La vida matrimonial no fue color de rosa. Obama se volvió legislador de Illinois, y pasaba cuatro días a la semana en Springfield, la sede del Gobierno. Michelle quería la casa perfecta y la vida profesional perfecta. Perdió un embarazo. Le costó concebir y debió hacer fertilización in vitro. Cuando por fin fueron padres, primero de Malia y luego de Sasha, ella obtuvo un empleo de responsabilidades crecientes en el Hospital Universitario de Chicago y se ocupaba de las niñas y la casa, mientras su marido estaba cada vez más absorto en la política.

Llegó la crisis y la terapia de pareja. Ambos se reencontraron y decidieron hacer ajustes a una relación que no querían ver fracasar. Pero, por lo que cuenta Michelle, no parece que Barack hiciera muchos cambios. Ella sí: se levantaba antes de las cinco parar ir al gimnasio mientras su madre le cuidaba a las niñas. Y estableció un rígido horario de cena y hora de irse a dormir. Ya nadie esperaría a Barack para cenar. “No quería que las niñas creyeran nunca que la vida comenzaba cuando aparecía el hombre de la casa. Ya no esperábamos a papá. Le correspondía a él alcanzarnos a nosotras”. Michelle no quería que su marido fuera presidente. Pero al final debió ceder. “Dije que sí, aunque al mismo tiempo albergaba un pensamiento doloroso que no estaba preparada para compartir (…) estaba convencida de que no lograría llegar hasta el final. (...) Al fin y al cabo, Barack era un hombre negro en Estados Unidos. En el fondo, yo no creía que pudiera ganar”. Sin embargo, fue una carta de éxito en la campaña electoral y se convirtió en una primera dama comprometida con mejorar la alimentación infantil sana, la salud y el ejercicio, mejorar las vidas de las familias de veteranos de guerra y las oportunidades educativas para las niñas.

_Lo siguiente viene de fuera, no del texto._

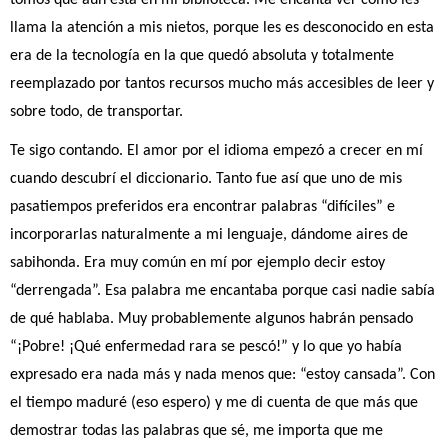
tomos que aún está en mi biblioteca. Me encanta ver cómo les
llama la atención a mis nietos, porque les es desconocido en esta
era de la tecnología en la que quedó absoluta y totalmente
reemplazado por tantos recursos mucho más accesibles de leer y
sobre todo, de transportar.
Te sigo contando. El amor por el idioma empezó a crecer en mí
cuando descubrí el diccionario. Tanto fue así que uno de mis
pasatiempos preferidos era encontrar palabras “difíciles” e
incorporarlas naturalmente a mi lenguaje, dándome aires de
sabihonda.
Era muy común en mí por ejemplo decir estoy
“derrengada”. Esa palabra me encantaba porque casi nadie sabía
de qué hablaba. Muy probablemente algunos habrán pensado
“¡Pobre! ¡Qué enfermedad rara se pescó!” y lo que yo había
expresado era nada más y nada menos que: “estoy cansada”. Con
el tiempo maduré (eso espero) y me di cuenta de que más que
demostrar todas las palabras que sé, me importa que me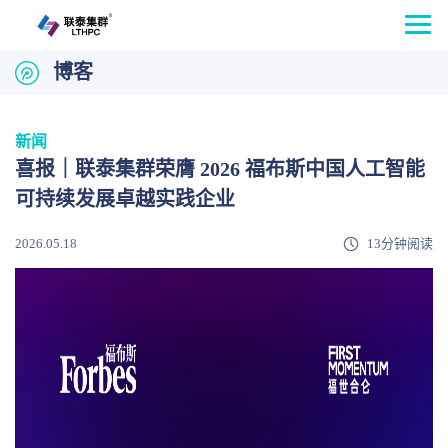
博客
新闻
喜报｜联泰集群荣膺 2026 福布斯中国人工智能
可持续发展卓越实践企业
2026.05.18
13分钟阅读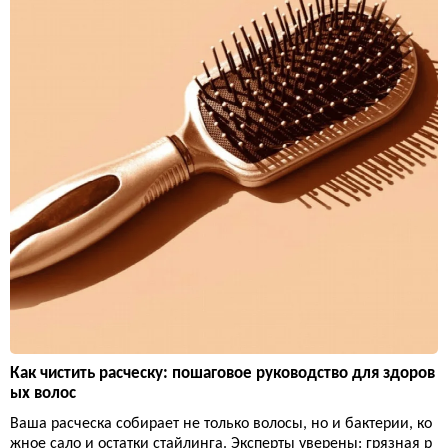
Как чистить расческу: пошаговое руководство для здоров
ых волос
Ваша расческа собирает не только волосы, но и бактерии, ко
жное сало и остатки стайлинга. Эксперты уверены: грязная р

Los años en la Casa Blanca son la parte más conocida de su historia, y aquí el relato se vuelve más políticamente correcto. Obama dejó un país ordenado en la economía y cumplió algunas promesas, como una reforma sanitaria que incluyó a decenas de millones de personas que no podían costearse la salud. Pero no pudo superar las divisiones profundas de la sociedad estadounidense y su presidencia dio paso a la de Donald Trump, sobre el cual Michelle se expresa en duros términos. Ella no intenta explicar las razones. Está simplemente perpleja. “Siempre me preguntaré qué llevó a tantas personas, en especial mujeres, a rechazar a una candidata de una cualificación excepcional (Hillary Clinton) y en vez de ello escoger a un misógino como presidente”. Sin embargo, se esfuerza por terminar con un mensaje de optimismo, invitando a sus lectores a abrirse a los demás. Ella lo puso en práctica cuando entendió que, para superar la campaña de odio en su contra, era mejor hablar con la gente en grupos pequeños, entre bastidores y casi en privado. “He aprendido que es más difícil odiar en distancias cortas”.